Turchin’s wife, evidently a very formidable woman in many regards,
personally went to see Lincoln and persuaded him that not only should
Turchin be reinstated but that he should also be promoted to Brigadier
General: Hearing of this, General Buell protested to Secretary of
War Stanton that:
"If as I hear, the promotion of Colonel
Turchin is contemplated I feel it is my duty to inform you that
he is entirely unfit for it. I placed him in the command of a brigade,
and now find it necessary to relieve him from it in consequence
of his utter failure to enforce discipline and render it efficient."
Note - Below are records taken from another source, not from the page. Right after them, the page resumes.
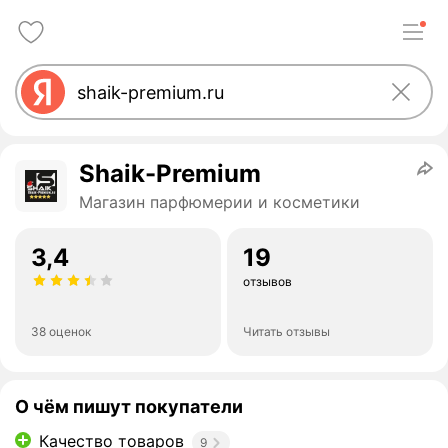
Shaik-Premium
Магазин парфюмерии и косметики
3,4
19
отзывов
38 оценок
Читать отзывы
О чём пишут покупатели
Качество товаров
9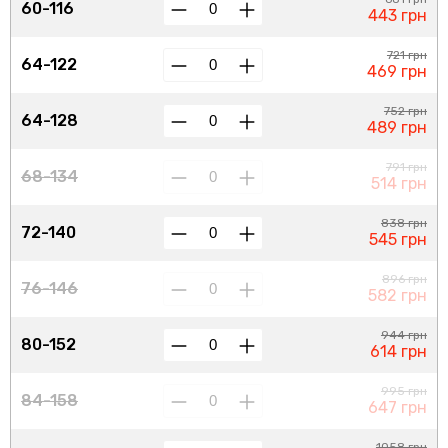
60-116
443 грн
721 грн
64-122
469 грн
752 грн
64-128
489 грн
791 грн
68-134
514 грн
838 грн
72-140
545 грн
896 грн
76-146
582 грн
944 грн
80-152
614 грн
995 грн
84-158
647 грн
1058 грн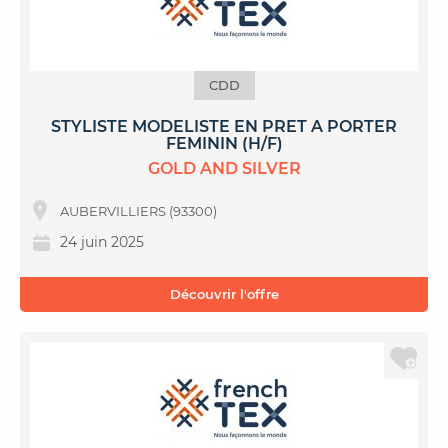
CDD
STYLISTE MODELISTE EN PRET A PORTER
FEMININ (H/F)
GOLD AND SILVER
AUBERVILLIERS (93300)
24 juin 2025
Découvrir l'offre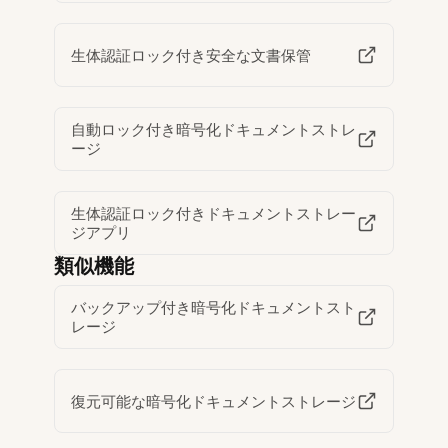
生体認証ロック付き安全な文書保管
自動ロック付き暗号化ドキュメントストレ
ージ
生体認証ロック付きドキュメントストレー
ジアプリ
類似機能
バックアップ付き暗号化ドキュメントスト
レージ
復元可能な暗号化ドキュメントストレージ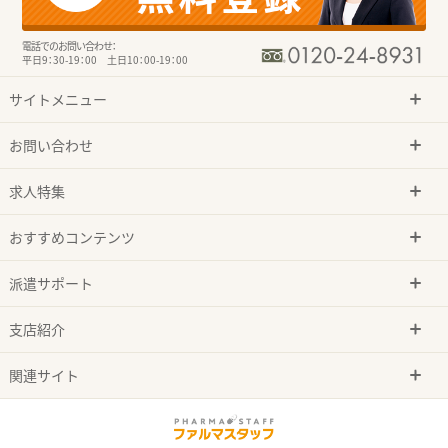
電話でのお問い合わせ：
平日9：30-19：00 土日10：00-19：00
サイトメニュー
お問い合わせ
求人特集
おすすめコンテンツ
派遣サポート
支店紹介
関連サイト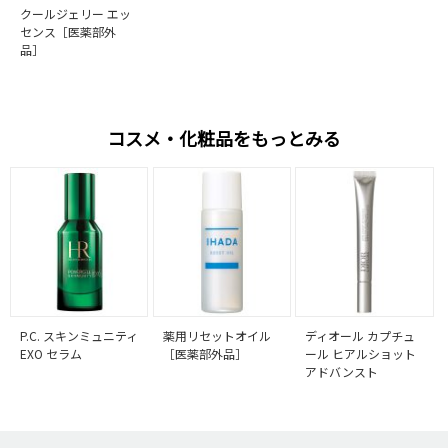
クールジェリー エッ
センス［医薬部外
品］
コスメ・化粧品をもっとみる
P.C. スキンミュニティ
薬用リセットオイル
ディオール カプチュ
EXO セラム
［医薬部外品］
ール ヒアルショット
アドバンスト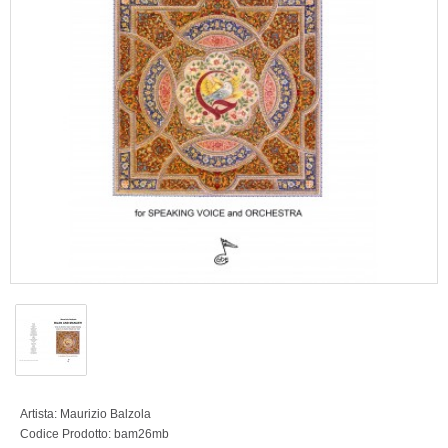
Artista:
Maurizio Balzola
Codice Prodotto:
bam26mb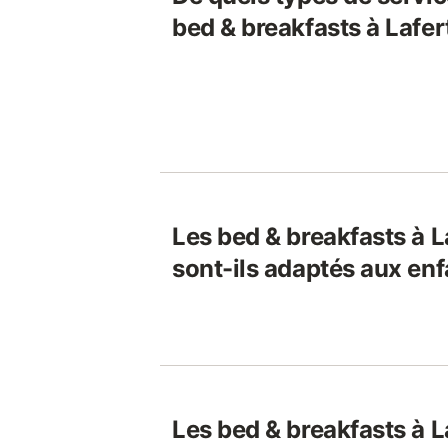
bed & breakfasts à Lafe
Les bed & breakfasts à 
sont-ils adaptés aux enf
Les bed & breakfasts à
But within a few days of the court- martial, President Lincoln reinstated
Turchin and promoted him to the rank of Brigadier General. A few
months later Lincoln would make a similar promotion. In November
Lincoln promoted Col. John McNeil, one of the senior officers responsible
for the October 1862 Palmyra Massacre in Missouri, to Brigadier
General. It was obvious that Total War policy had many advocates
in Washington.

Brigadier General Turchin and his wife returned to their home in
Chicago to cheering crowds. He was presented a sword, and a band
played "Lo, the Conquering Hero Comes." On August 30,
General Buell was informed that a large part of Athens, Alabama,
had been burned by Union troops passing through the town.